MARKETS AND FED POLICY IMPLICATIONS: Today’s key numbers centered on the labor market. The growing number of people quitting their jobs and the high percent of firms reporting they cannot find skilled workers and are having to pay up for the ones they get point to a labor market that may be hitting the wall. We are still not seeing that in the overall data, as inflation-adjusted wages are going nowhere. Until real wages start rising faster, overall consumer demand will remain moderate and the Fed will be able to sustain a slow upward path of interest rates. But the Philadelphia Fed and JOLTS report are warnings that businesses ability to hold the line on wages may finally be ebbing. As for investors, all eyes are turning toward the budget process. Today’s budget summary release is just the starting point for the discussion. We don’t have any tax changes or any infrastructure spending information. We may not know until May what the administration wants to do and then Congress has to actually pass something. Simply put, fiscal stimulus is months away.

February Producer Prices and Small Business Confidence

KEY DATA: PPI: +0.3%; Excluding Food and Energy: +0.3%/ NFIB: -0.6 point

IN A NUTSHELL: “The rise in price pressures continues and it is very likely the Fed will make a move tomorrow.”

WHAT IT MEANS: The Fed’s rate setting committee, the FOMC, is in day one of its two-day meeting and while you can never be certain what the members will do, it looks like a rate hike is coming when the statement is released tomorrow afternoon. Today’s data only reinforce that view. First, wholesale prices rose moderately in February, led by another jump in energy costs. Over the year, producer prices are have now risen by over 2% and are up by nearly that pace even excluding the volatile food and energy components, as the gains were spread across most areas. Food and services expenses posted solid increases, adding to the cost pressures. Looking down the road, sharp rises in intermediate goods costs are pointing to further increases in consumer finished goods prices and that doesn’t bode well for inflation.

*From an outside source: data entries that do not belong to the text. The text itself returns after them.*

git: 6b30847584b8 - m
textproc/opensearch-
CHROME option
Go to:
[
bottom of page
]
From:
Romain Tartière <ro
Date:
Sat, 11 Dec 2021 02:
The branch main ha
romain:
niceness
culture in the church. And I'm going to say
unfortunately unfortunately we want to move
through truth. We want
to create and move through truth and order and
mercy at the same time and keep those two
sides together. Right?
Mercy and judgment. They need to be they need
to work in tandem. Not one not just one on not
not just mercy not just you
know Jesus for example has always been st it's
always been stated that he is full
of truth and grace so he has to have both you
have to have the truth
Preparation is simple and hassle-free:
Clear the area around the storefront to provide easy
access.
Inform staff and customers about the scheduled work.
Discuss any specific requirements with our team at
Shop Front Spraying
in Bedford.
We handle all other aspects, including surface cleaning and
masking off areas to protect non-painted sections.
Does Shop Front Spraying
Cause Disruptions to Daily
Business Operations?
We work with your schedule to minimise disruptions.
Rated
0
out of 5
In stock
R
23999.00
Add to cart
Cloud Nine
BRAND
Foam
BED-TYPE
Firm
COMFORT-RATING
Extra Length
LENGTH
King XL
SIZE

Small business owners have been ecstatic about the election and their confidence has soared. But that could change. The National Federation of Independent Business’ small business index fell slightly in February. Though the index remains at a high level, the NFIB president issued this warning: “The sustainability of this surge and whether it will lead to actual economic growth depends on Washington’s ability to deliver on the agenda that small business voted for in November. If the health care and tax policy discussions continue without action, optimism will fade.” Given the chaos over the AHCA, which should be called Republicancare, and the lack of any proposal on tax reform, don’t be surprised if small business owners become a little more cautious about the future.

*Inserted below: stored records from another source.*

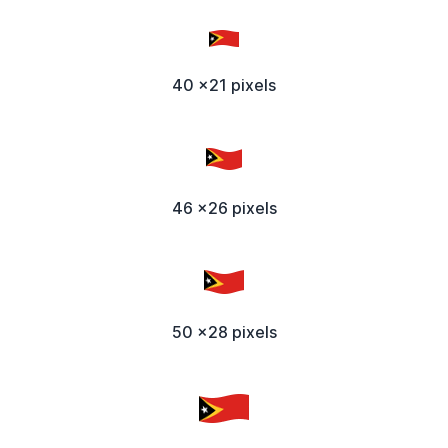
40 x21 pixels
46 x26 pixels
50 x28 pixels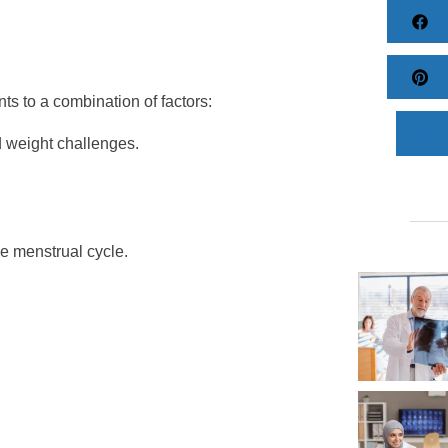
Fa
Pi
ts to a combination of factors:
d weight challenges.
e menstrual cycle.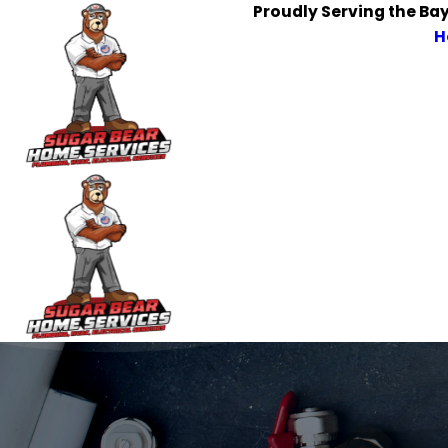
Proudly Serving the Ba
H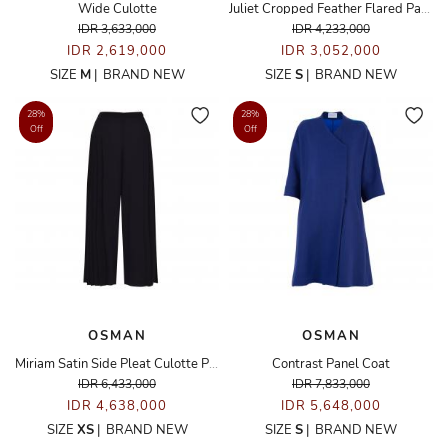
Wide Culotte
Juliet Cropped Feather Flared Pants
IDR 3,633,000
IDR 4,233,000
IDR 2,619,000
IDR 3,052,000
SIZE
M
|
BRAND NEW
SIZE
S
|
BRAND NEW
28%
28%
Off
Off
OSMAN
OSMAN
Miriam Satin Side Pleat Culotte Pants
Contrast Panel Coat
IDR 6,433,000
IDR 7,833,000
IDR 4,638,000
IDR 5,648,000
SIZE
XS
|
BRAND NEW
SIZE
S
|
BRAND NEW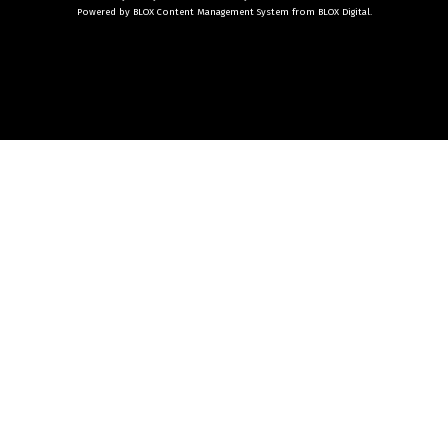
Powered by
BLOX Content Management System
from
BLOX Digital
.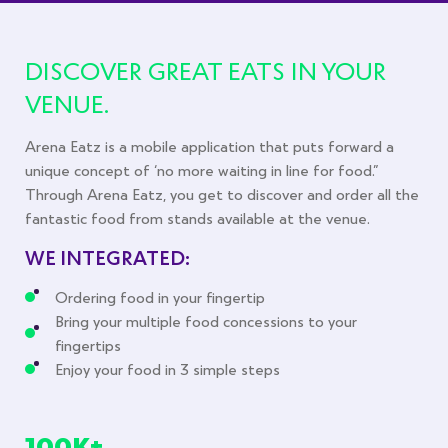
DISCOVER GREAT EATS
IN YOUR
VENUE.
Arena Eatz is a mobile application that puts forward a
unique concept of ‘no more waiting in line for food.”
Through Arena Eatz, you get to discover and order all the
fantastic food from stands available at the venue.
WE INTEGRATED:
Ordering food in your fingertip
Bring your multiple food concessions to your
fingertips
Enjoy your food in 3 simple steps
100K+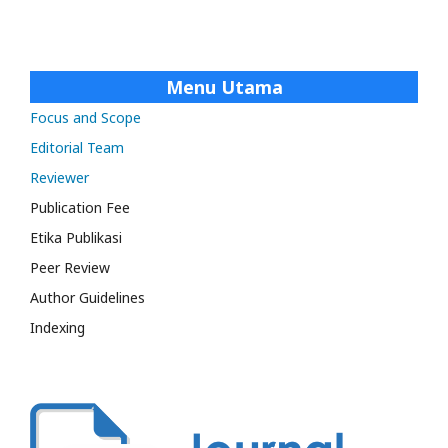
Menu Utama
Focus and Scope
Editorial Team
Reviewer
Publication Fee
Etika Publikasi
Peer Review
Author Guidelines
Indexing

MARKETS AND FED POLICY IMPLICATIONS: With a rate hike potentially only 24 hours away, it is time to start recognizing that rates are really going up this year and probably faster and greater than thought. Fed Chair Yellen will have a press conference tomorrow after the meeting and might provide a small amount of guidance as to future actions. In addition, there will even be another round of the infamous and largely useless dot plots that provide “insights” into the members’ thinking. I suspect there will be a shift to as many as four increases. Coming into the year, I had forecasted three increases but a total of one percentage point. It looks like that 100 basis point forecast may occur, but through a quarter point increase every other meeting. Regardless, the markets didn’t have a full point hike factored in coming into the year and many still have the “when I see it, I will believe it” attitude when it comes to Fed actions. That is actually a rational approach given the hesitancy to raise rates we have seen from this Fed Chair. But my view is that once she gets going, and assuming the Republicans actually pass a tax and spending plan, Chair Yellen will push ahead steadily.